→ Prompt: The lines below are to be quoted exactly, from the first through the one that contains "vendor lain yang".

→ Entries shown:
------------------------------------------------

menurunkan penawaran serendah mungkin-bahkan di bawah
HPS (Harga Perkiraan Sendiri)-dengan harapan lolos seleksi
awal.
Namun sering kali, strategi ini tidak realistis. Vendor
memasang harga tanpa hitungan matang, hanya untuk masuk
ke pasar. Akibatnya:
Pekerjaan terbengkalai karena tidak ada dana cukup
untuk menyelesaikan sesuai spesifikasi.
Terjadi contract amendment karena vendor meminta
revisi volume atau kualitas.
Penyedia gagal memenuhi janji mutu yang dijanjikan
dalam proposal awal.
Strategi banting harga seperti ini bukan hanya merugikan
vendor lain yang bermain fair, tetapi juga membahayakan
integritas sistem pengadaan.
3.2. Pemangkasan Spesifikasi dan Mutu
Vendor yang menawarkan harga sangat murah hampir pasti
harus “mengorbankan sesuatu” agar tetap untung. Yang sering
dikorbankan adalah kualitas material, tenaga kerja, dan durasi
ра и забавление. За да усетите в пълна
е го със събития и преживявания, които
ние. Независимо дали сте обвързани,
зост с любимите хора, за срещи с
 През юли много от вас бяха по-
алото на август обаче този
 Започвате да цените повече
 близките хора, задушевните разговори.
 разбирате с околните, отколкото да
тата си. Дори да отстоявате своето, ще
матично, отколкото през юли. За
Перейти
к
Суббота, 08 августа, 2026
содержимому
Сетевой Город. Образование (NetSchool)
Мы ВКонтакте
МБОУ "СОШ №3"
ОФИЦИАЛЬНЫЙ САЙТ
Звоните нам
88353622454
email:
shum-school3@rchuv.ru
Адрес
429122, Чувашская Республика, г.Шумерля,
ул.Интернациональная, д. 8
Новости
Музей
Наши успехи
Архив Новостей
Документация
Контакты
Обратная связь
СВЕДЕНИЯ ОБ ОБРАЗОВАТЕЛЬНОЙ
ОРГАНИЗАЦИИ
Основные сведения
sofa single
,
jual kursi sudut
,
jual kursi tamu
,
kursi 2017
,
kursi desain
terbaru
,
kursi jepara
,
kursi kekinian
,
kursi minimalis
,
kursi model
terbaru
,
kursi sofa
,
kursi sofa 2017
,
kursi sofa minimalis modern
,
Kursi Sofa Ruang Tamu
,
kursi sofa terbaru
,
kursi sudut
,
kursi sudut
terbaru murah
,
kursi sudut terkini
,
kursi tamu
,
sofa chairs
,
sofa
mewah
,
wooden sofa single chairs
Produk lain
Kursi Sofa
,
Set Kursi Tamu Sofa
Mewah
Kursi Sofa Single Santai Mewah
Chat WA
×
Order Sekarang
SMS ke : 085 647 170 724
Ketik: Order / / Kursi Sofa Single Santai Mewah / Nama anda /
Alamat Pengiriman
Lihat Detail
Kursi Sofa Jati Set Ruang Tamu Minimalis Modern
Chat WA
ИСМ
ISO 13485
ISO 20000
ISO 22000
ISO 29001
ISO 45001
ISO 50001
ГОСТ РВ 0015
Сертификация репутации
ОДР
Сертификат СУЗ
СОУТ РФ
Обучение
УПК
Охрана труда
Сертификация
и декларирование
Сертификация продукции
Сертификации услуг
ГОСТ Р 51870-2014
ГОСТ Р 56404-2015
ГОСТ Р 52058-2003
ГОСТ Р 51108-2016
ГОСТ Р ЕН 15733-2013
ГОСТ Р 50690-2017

------------------------------------------------

→ Solution for this problem:
menurunkan penawaran serendah mungkin-bahkan di bawah
HPS (Harga Perkiraan Sendiri)-dengan harapan lolos seleksi
awal.
Namun sering kali, strategi ini tidak realistis. Vendor
memasang harga tanpa hitungan matang, hanya untuk masuk
ke pasar. Akibatnya:
Pekerjaan terbengkalai karena tidak ada dana cukup
untuk menyelesaikan sesuai spesifikasi.
Terjadi contract amendment karena vendor meminta
revisi volume atau kualitas.
Penyedia gagal memenuhi janji mutu yang dijanjikan
dalam proposal awal.
Strategi banting harga seperti ini bukan hanya merugikan
vendor lain yang bermain fair, tetapi juga membahayakan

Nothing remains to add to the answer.